So the holidays are getting closer, and if you’re like me, you haven’t gotten one gift for anybody yet. There’s tons of gift ideas out there, and over the next few weeks I’ll show you a few pretty awesome ideas. If you’ve gotten yourself into a gift exchange with other people in your school, here’s a few gift ideas that can make you the dopest gift-giver ever.
1. Beer of the Month Club
Whether you’re celebrating the birth of a bearded dude, the efficiency of oil, or Kwanza, good beer is always the greatest gift you can give. This Beer of the Month Club will send you 12 hard-to-find beers each month that have been taste-tested and chosen from thousands of other beers. You aren’t going to be getting mailed cans of Keystone and Natty, you’ll be getting high-quality shit to fill your cooler and impress your bros. It’s a little on the pricey side (averaging at about $33-$34), but isn’t good beer worth it? Put your liver to work with some fine-ass brew.
2. Air Swimmers
Okay, so it’s a toy that flies. You may think it’s lame right off the bat, but think of the possibilities! You can fuck with absolutely anybody. Floating shit is scary, and if you’re flying it down the dorm hallway and that fucker who always pees in the shower steps out of his room, he could piss his pants instead. It’s cheap, but you can get more laughs than a Tickle-Me Elmo out of this thing. It could also add a whole new dimension to those times when you’re high and laying on the floor, contemplating the universe and just how exactly this shark can float over your head without a string. You can get a set of both the Shark and the Clown Fish over at Amazon.
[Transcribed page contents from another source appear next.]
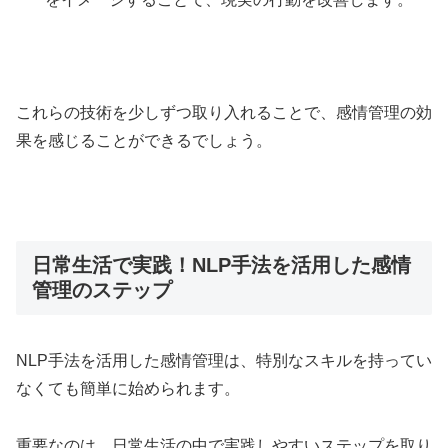
これらの技術を少しずつ取り入れることで、感情管理の効
果を感じることができるでしょう。
日常生活で実践！NLP手法を活用した感情
管理のステップ
NLP手法を活用した感情管理は、特別なスキルを持ってい
なくても簡単に始められます。
重要なのは、日常生活の中で実践しやすいステップを取り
3. iPhone Case Bottle Opener
Bottle openers are sometimes the rarest and essential tools needed for most parties. When you’re tired of opening your bottles with your teeth or on the edge of a table, bust out this new iPhone case with the bottle opener built in. What does this say about you? This says that you can enjoy the fine beers in life, and that you’re too much of a gangsta for that twist-off shit. You can grab one as a gift for $19.99.